[What is needed] Repeat, exactly and in full, the lines of the listing below, but without any pictures.

──────── Stored data

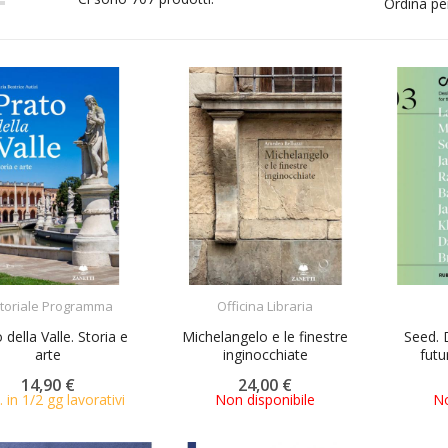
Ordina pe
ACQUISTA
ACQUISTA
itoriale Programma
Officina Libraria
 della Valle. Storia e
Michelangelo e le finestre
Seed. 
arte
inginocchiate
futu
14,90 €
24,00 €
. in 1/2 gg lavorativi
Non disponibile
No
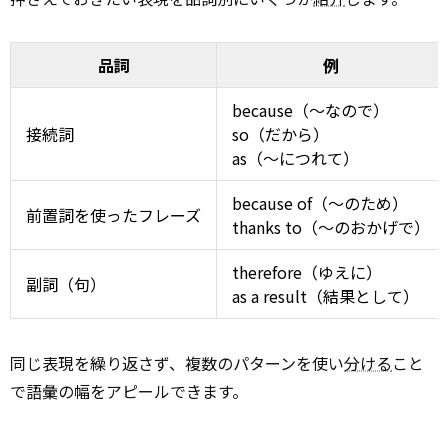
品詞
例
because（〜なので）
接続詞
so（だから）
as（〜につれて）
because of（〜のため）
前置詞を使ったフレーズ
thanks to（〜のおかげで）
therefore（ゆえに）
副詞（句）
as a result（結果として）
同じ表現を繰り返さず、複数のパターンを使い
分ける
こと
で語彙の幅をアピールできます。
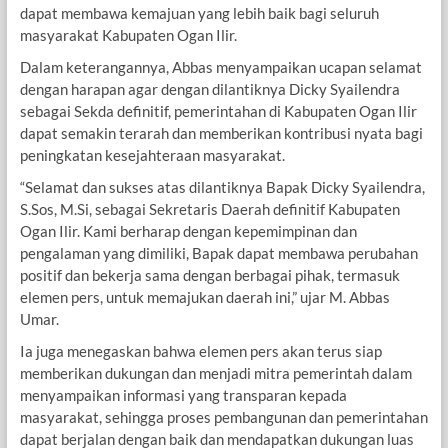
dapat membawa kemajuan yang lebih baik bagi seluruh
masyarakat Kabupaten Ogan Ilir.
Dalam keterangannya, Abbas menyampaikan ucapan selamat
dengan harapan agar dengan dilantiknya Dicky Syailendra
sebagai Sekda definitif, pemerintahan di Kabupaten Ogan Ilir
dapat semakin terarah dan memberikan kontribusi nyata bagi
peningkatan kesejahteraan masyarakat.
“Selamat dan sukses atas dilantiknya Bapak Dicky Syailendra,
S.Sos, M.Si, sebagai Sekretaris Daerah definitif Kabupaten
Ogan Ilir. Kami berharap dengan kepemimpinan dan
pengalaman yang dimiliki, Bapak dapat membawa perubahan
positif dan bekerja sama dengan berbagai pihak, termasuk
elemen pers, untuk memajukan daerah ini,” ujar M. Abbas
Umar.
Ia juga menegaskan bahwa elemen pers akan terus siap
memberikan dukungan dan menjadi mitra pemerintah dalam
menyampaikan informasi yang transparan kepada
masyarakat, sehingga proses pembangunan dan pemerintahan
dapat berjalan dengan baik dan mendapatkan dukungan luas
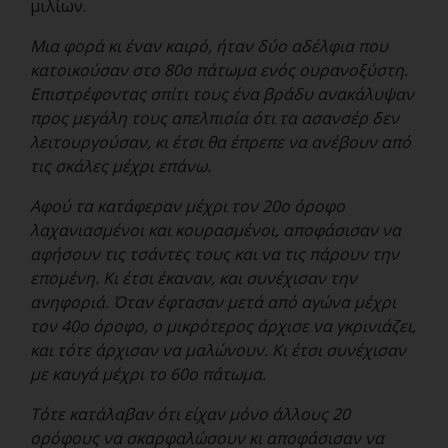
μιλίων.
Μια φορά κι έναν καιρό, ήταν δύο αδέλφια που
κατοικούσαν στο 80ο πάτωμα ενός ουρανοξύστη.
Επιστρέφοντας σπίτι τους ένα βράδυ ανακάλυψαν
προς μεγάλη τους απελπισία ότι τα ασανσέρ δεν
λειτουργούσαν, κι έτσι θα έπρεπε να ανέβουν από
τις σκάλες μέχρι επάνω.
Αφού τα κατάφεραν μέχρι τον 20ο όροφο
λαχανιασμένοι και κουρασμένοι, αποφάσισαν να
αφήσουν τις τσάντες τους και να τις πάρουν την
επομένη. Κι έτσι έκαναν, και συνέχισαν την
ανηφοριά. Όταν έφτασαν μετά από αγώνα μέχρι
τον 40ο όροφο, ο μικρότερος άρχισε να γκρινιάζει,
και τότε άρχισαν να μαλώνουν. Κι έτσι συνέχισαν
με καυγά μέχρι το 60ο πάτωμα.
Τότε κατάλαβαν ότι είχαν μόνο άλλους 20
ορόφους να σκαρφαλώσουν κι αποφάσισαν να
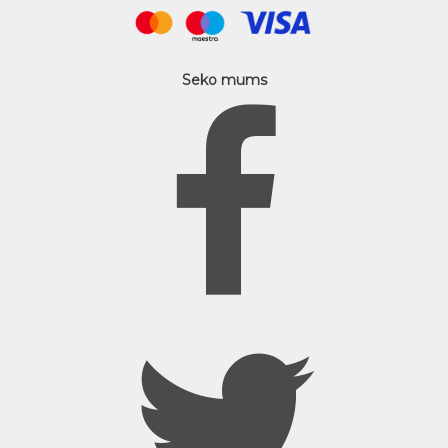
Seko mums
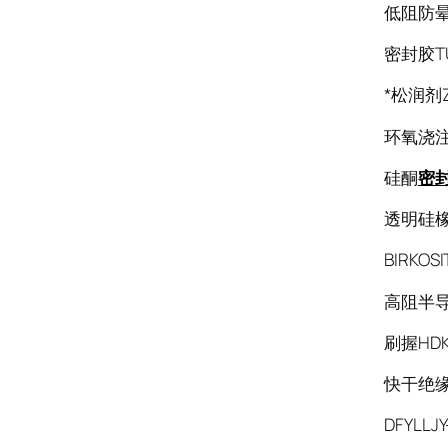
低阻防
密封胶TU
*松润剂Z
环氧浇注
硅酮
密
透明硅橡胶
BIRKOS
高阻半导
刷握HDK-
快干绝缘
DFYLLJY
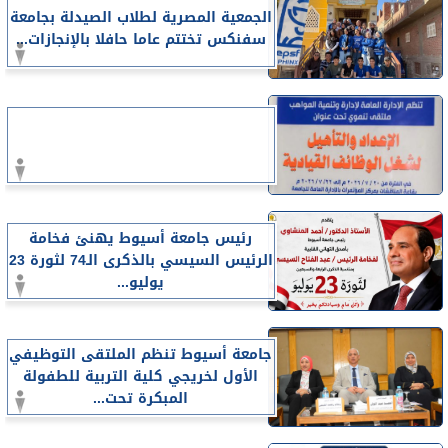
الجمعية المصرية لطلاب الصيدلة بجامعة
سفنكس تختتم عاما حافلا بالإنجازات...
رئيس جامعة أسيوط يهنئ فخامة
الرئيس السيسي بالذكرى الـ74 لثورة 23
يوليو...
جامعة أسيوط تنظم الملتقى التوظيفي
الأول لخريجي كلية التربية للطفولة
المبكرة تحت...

────────────────

[Answer space]
Ordina pe
ACQUISTA
ACQUISTA
itoriale Programma
Officina Libraria
 della Valle. Storia e
Michelangelo e le finestre
Seed. 
arte
inginocchiate
futu
14,90 €
24,00 €
. in 1/2 gg lavorativi
Non disponibile
No
品詞
例
because（〜なので）
接続詞
so（だから）
as（〜につれて）
because of（〜のため）
前置詞を使ったフレーズ
thanks to（〜のおかげで）
therefore（ゆえに）
副詞（句）
as a result（結果として）
同じ表現を繰り返さず、複数のパターンを使い
分ける
こと
で語彙の幅をアピールできます。
dapat membawa kemajuan yang lebih baik bagi seluruh
masyarakat Kabupaten Ogan Ilir.
Dalam keterangannya, Abbas menyampaikan ucapan selamat
dengan harapan agar dengan dilantiknya Dicky Syailendra
sebagai Sekda definitif, pemerintahan di Kabupaten Ogan Ilir
dapat semakin terarah dan memberikan kontribusi nyata bagi
peningkatan kesejahteraan masyarakat.
“Selamat dan sukses atas dilantiknya Bapak Dicky Syailendra,
S.Sos, M.Si, sebagai Sekretaris Daerah definitif Kabupaten
Ogan Ilir. Kami berharap dengan kepemimpinan dan
pengalaman yang dimiliki, Bapak dapat membawa perubahan
positif dan bekerja sama dengan berbagai pihak, termasuk
elemen pers, untuk memajukan daerah ini,” ujar M. Abbas
Umar.
Ia juga menegaskan bahwa elemen pers akan terus siap
memberikan dukungan dan menjadi mitra pemerintah dalam
menyampaikan informasi yang transparan kepada
masyarakat, sehingga proses pembangunan dan pemerintahan
dapat berjalan dengan baik dan mendapatkan dukungan luas
μιλίων.
Μια φορά κι έναν καιρό, ήταν δύο αδέλφια που
κατοικούσαν στο 80ο πάτωμα ενός ουρανοξύστη.
Επιστρέφοντας σπίτι τους ένα βράδυ ανακάλυψαν
προς μεγάλη τους απελπισία ότι τα ασανσέρ δεν
λειτουργούσαν, κι έτσι θα έπρεπε να ανέβουν από
τις σκάλες μέχρι επάνω.
Αφού τα κατάφεραν μέχρι τον 20ο όροφο
λαχανιασμένοι και κουρασμένοι, αποφάσισαν να
αφήσουν τις τσάντες τους και να τις πάρουν την
επομένη. Κι έτσι έκαναν, και συνέχισαν την
ανηφοριά. Όταν έφτασαν μετά από αγώνα μέχρι
τον 40ο όροφο, ο μικρότερος άρχισε να γκρινιάζει,
και τότε άρχισαν να μαλώνουν. Κι έτσι συνέχισαν
με καυγά μέχρι το 60ο πάτωμα.
Τότε κατάλαβαν ότι είχαν μόνο άλλους 20
ορόφους να σκαρφαλώσουν κι αποφάσισαν να
Seko mums
低阻防
密封胶TU
*松润剂Z
环氧浇注
硅酮
密
透明硅橡胶
BIRKOS
高阻半导
刷握HDK-
快干绝缘
DFYLLJY
الجمعية المصرية لطلاب الصيدلة بجامعة
سفنكس تختتم عاما حافلا بالإنجازات...
رئيس جامعة أسيوط يهنئ فخامة
الرئيس السيسي بالذكرى الـ74 لثورة 23
يوليو...
جامعة أسيوط تنظم الملتقى التوظيفي
الأول لخريجي كلية التربية للطفولة
المبكرة تحت...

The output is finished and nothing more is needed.